_Description of the task_
Find the line below with "Nintendo Switch" and the line with "Proef eenrichtingsverkeer Pijlslaan". Output them and the lines between, exactly, but not the pictures.

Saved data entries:
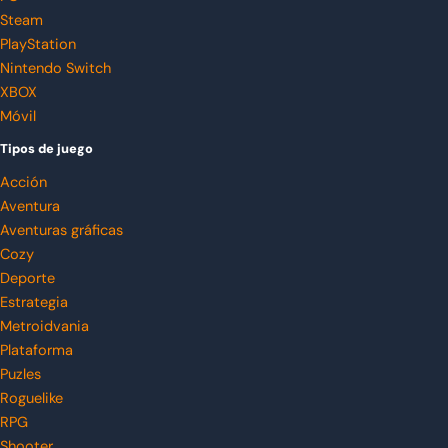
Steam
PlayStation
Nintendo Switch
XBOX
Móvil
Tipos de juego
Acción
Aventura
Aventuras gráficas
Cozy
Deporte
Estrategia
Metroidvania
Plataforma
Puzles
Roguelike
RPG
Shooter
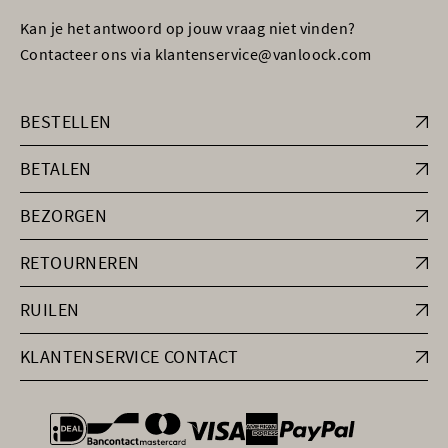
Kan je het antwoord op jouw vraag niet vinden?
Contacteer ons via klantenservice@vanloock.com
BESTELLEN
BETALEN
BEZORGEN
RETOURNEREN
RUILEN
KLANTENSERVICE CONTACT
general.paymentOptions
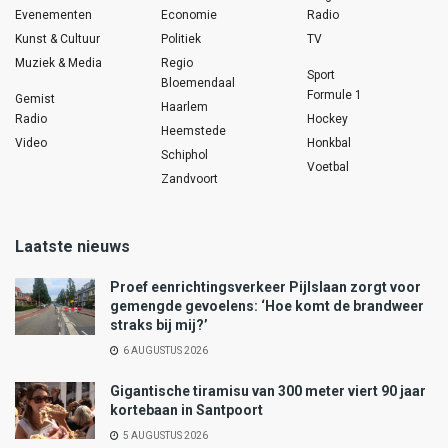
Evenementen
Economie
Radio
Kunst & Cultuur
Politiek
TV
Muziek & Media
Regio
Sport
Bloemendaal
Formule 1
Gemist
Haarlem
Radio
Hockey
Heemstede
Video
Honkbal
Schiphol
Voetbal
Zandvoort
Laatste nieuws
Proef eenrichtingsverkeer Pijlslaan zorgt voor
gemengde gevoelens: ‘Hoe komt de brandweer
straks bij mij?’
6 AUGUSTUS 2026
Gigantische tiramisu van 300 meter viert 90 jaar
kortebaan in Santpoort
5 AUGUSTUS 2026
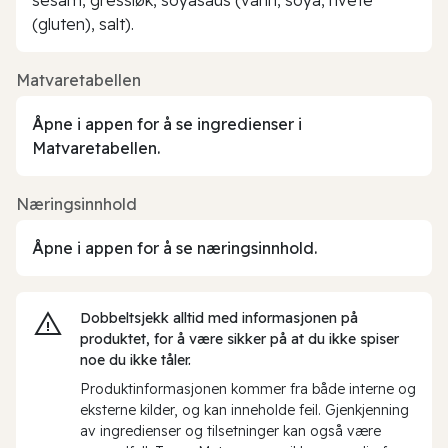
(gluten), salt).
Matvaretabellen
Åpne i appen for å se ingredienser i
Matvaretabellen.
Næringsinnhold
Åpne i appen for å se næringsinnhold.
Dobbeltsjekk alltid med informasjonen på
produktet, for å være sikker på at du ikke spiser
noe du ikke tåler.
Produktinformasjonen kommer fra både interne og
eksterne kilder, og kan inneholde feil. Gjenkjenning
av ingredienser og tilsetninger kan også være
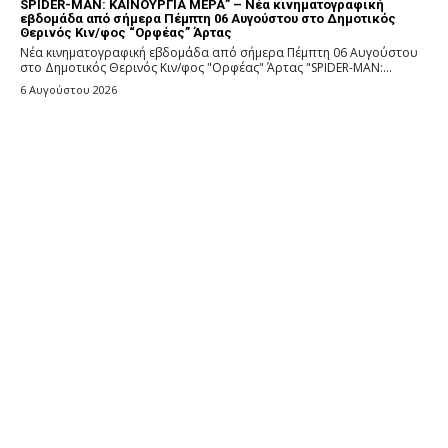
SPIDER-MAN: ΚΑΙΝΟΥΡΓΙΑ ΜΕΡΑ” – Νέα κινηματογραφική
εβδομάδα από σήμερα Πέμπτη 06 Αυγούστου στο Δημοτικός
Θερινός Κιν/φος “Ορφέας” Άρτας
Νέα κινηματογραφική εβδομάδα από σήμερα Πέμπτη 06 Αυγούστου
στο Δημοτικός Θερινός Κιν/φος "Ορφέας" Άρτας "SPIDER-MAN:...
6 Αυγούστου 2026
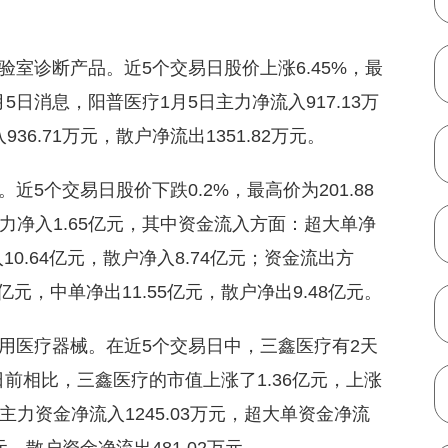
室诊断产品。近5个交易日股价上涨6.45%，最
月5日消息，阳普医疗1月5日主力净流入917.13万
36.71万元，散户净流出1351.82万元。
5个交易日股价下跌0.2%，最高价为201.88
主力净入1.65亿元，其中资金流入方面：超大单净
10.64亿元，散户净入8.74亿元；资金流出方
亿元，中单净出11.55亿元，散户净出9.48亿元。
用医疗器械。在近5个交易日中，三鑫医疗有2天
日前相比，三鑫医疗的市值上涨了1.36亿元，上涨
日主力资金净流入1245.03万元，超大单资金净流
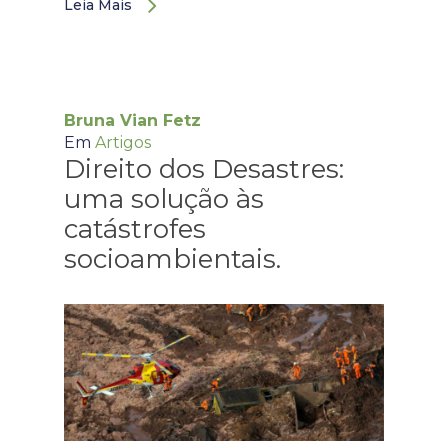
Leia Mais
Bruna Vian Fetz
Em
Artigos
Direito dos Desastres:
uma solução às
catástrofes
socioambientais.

--

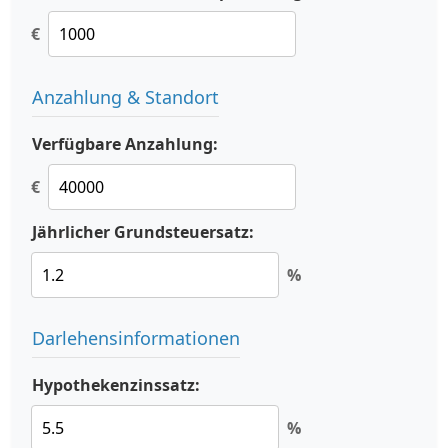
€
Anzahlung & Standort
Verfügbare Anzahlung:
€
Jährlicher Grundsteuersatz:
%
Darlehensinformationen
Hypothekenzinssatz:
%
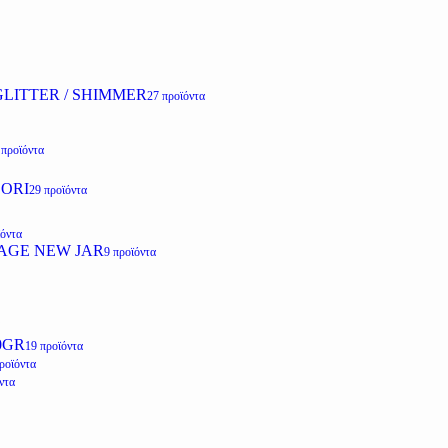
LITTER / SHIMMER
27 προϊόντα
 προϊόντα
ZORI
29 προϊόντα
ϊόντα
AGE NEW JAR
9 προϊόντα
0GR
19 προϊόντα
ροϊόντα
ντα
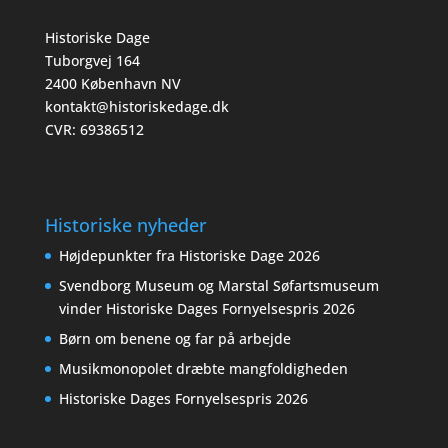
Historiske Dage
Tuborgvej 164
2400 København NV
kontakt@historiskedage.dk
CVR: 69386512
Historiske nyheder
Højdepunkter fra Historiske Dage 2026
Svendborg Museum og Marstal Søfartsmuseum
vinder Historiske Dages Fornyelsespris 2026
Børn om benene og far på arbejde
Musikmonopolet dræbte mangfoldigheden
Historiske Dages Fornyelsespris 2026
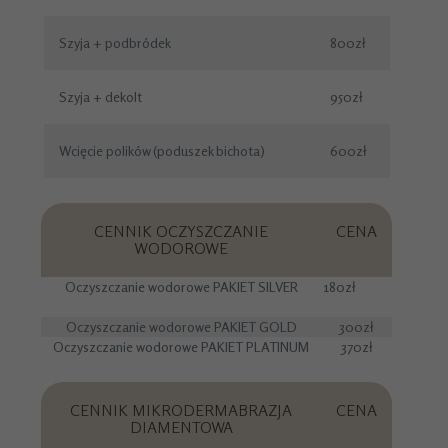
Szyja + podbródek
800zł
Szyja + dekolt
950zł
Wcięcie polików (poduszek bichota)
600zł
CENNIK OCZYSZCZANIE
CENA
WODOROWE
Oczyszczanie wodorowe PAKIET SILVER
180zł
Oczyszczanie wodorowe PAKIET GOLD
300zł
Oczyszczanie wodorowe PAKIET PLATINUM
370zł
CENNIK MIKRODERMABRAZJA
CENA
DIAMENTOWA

_Expected output_
Nintendo Switch
XBOX
Móvil
Tipos de juego
Acción
Aventura
Aventuras gráficas
Cozy
Deporte
Estrategia
Metroidvania
Plataforma
Puzles
Roguelike
RPG
Shooter
Kan je het antwoord op jouw vraag niet vinden?
Contacteer ons via klantenservice@vanloock.com
BESTELLEN
BETALEN
BEZORGEN
RETOURNEREN
RUILEN
KLANTENSERVICE CONTACT
general.paymentOptions
Evenementen
Economie
Radio
Kunst & Cultuur
Politiek
TV
Muziek & Media
Regio
Sport
Bloemendaal
Formule 1
Gemist
Haarlem
Radio
Hockey
Heemstede
Video
Honkbal
Schiphol
Voetbal
Zandvoort
Laatste nieuws
Proef eenrichtingsverkeer Pijlslaan zorgt voor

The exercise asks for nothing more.